## What is being asked
Copy every line of the material below word for word.

----- Data supplied -----

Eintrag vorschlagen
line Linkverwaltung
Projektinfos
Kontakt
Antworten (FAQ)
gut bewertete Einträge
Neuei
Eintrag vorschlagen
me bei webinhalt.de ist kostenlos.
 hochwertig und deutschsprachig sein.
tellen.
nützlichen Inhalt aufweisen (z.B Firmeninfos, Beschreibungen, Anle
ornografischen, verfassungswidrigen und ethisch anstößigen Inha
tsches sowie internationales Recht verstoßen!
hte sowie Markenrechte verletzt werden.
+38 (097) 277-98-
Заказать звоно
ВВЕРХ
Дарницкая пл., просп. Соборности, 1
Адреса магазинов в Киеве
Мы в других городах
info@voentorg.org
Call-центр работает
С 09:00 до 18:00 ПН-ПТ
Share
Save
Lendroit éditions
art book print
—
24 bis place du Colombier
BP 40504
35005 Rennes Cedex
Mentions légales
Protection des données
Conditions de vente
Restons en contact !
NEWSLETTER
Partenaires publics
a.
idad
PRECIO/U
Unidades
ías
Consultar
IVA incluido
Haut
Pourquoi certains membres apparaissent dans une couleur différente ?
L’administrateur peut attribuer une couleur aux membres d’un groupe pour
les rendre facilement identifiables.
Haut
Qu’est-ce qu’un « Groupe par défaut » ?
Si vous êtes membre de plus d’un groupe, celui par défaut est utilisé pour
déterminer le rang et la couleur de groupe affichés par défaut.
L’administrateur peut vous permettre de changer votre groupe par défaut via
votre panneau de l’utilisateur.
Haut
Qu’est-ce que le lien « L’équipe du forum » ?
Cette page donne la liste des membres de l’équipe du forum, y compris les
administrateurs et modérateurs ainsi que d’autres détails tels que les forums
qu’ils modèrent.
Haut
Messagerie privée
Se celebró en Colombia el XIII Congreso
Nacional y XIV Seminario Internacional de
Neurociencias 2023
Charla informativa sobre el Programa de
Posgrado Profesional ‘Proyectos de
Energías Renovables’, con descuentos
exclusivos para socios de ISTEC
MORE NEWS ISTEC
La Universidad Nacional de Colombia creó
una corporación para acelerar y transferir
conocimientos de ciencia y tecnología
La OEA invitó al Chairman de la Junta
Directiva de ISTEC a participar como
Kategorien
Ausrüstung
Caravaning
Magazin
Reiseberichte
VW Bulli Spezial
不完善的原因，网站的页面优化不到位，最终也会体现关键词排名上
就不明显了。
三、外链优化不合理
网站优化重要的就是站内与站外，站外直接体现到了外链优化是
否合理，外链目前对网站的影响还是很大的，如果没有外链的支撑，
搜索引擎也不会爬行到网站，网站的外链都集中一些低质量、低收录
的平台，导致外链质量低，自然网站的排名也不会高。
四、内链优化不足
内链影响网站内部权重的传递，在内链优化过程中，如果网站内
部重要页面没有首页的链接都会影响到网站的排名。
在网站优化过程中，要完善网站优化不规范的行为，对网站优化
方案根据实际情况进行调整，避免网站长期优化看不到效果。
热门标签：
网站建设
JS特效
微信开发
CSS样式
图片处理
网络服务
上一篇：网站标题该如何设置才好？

-----

## Result
Eintrag vorschlagen
line Linkverwaltung
Projektinfos
Kontakt
Antworten (FAQ)
gut bewertete Einträge
Neuei
Eintrag vorschlagen
me bei webinhalt.de ist kostenlos.
 hochwertig und deutschsprachig sein.
tellen.
nützlichen Inhalt aufweisen (z.B Firmeninfos, Beschreibungen, Anle
ornografischen, verfassungswidrigen und ethisch anstößigen Inha
tsches sowie internationales Recht verstoßen!
hte sowie Markenrechte verletzt werden.
+38 (097) 277-98-
Заказать звоно
ВВЕРХ
Дарницкая пл., просп. Соборности, 1
Адреса магазинов в Киеве
Мы в других городах
info@voentorg.org
Call-центр работает
С 09:00 до 18:00 ПН-ПТ
Share
Save
Lendroit éditions
art book print
—
24 bis place du Colombier
BP 40504
35005 Rennes Cedex
Mentions légales
Protection des données
Conditions de vente
Restons en contact !
NEWSLETTER
Partenaires publics
a.
idad
PRECIO/U
Unidades
ías
Consultar
IVA incluido
Haut
Pourquoi certains membres apparaissent dans une couleur différente ?
L’administrateur peut attribuer une couleur aux membres d’un groupe pour
les rendre facilement identifiables.
Haut
Qu’est-ce qu’un « Groupe par défaut » ?
Si vous êtes membre de plus d’un groupe, celui par défaut est utilisé pour
déterminer le rang et la couleur de groupe affichés par défaut.
L’administrateur peut vous permettre de changer votre groupe par défaut via
votre panneau de l’utilisateur.
Haut
Qu’est-ce que le lien « L’équipe du forum » ?
Cette page donne la liste des membres de l’équipe du forum, y compris les
administrateurs et modérateurs ainsi que d’autres détails tels que les forums
qu’ils modèrent.
Haut
Messagerie privée
Se celebró en Colombia el XIII Congreso
Nacional y XIV Seminario Internacional de
Neurociencias 2023
Charla informativa sobre el Programa de
Posgrado Profesional ‘Proyectos de
Energías Renovables’, con descuentos
exclusivos para socios de ISTEC
MORE NEWS ISTEC
La Universidad Nacional de Colombia creó
una corporación para acelerar y transferir
conocimientos de ciencia y tecnología
La OEA invitó al Chairman de la Junta
Directiva de ISTEC a participar como
Kategorien
Ausrüstung
Caravaning
Magazin
Reiseberichte
VW Bulli Spezial
不完善的原因，网站的页面优化不到位，最终也会体现关键词排名上
就不明显了。
三、外链优化不合理
网站优化重要的就是站内与站外，站外直接体现到了外链优化是
否合理，外链目前对网站的影响还是很大的，如果没有外链的支撑，
搜索引擎也不会爬行到网站，网站的外链都集中一些低质量、低收录
的平台，导致外链质量低，自然网站的排名也不会高。
四、内链优化不足
内链影响网站内部权重的传递，在内链优化过程中，如果网站内
部重要页面没有首页的链接都会影响到网站的排名。
在网站优化过程中，要完善网站优化不规范的行为，对网站优化
方案根据实际情况进行调整，避免网站长期优化看不到效果。
热门标签：
网站建设
JS特效
微信开发
CSS样式
图片处理
网络服务
上一篇：网站标题该如何设置才好？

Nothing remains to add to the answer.